| EXERCISE GOAL |
Print the records below exactly as they appear. Omit all pictures.

DATASET EXTRACT below:

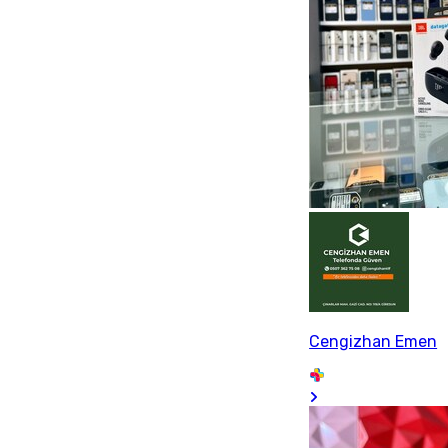
Cengizhan Emen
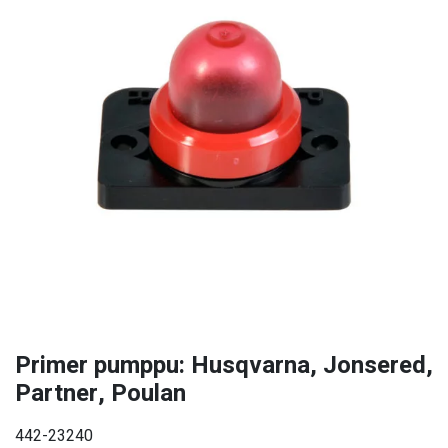
Primer pumppu: Husqvarna, Jonsered,
Partner, Poulan
442-23240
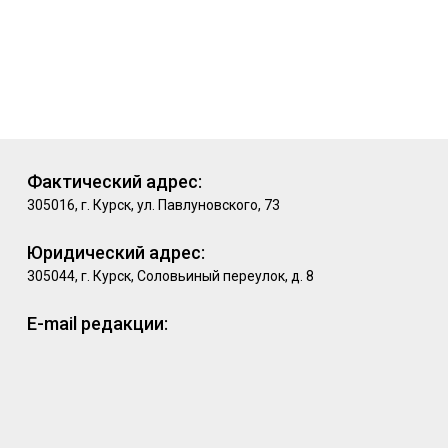
Фактический адрес:
305016, г. Курск, ул. Павлуновского, 73
Юридический адрес:
305044, г. Курск, Соловьиный переулок, д. 8
E-mail редакции:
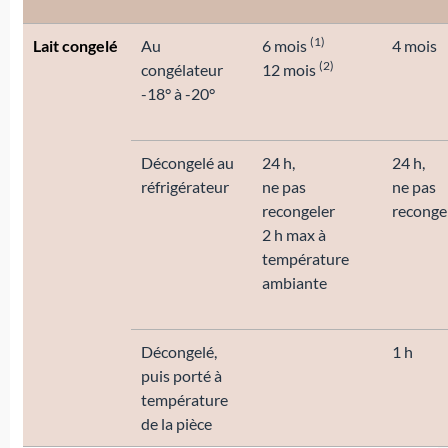
(1)
Lait congelé
Au
6 mois
4 mois
(2)
congélateur
12 mois
-18° à -20°
Décongelé au
24 h,
24 h,
réfrigérateur
ne pas
ne pas
recongeler
reconge
2 h max à
température
ambiante
Décongelé,
1 h
puis porté à
température
de la pièce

End of DATASET EXTRACT.

| WRITTEN RESPONSE |
Cengizhan Emen
Primer pumppu: Husqvarna, Jonsered,
Partner, Poulan
442-23240
Фактический адрес:
305016, г. Курск, ул. Павлуновского, 73
Юридический адрес:
305044, г. Курск, Соловьиный переулок, д. 8
E-mail редакции:
(1)
Lait congelé
Au
6 mois
4 mois
(2)
congélateur
12 mois
-18° à -20°
Décongelé au
24 h,
24 h,
réfrigérateur
ne pas
ne pas
recongeler
reconge
2 h max à
température
ambiante
Décongelé,
1 h
puis porté à
température
de la pièce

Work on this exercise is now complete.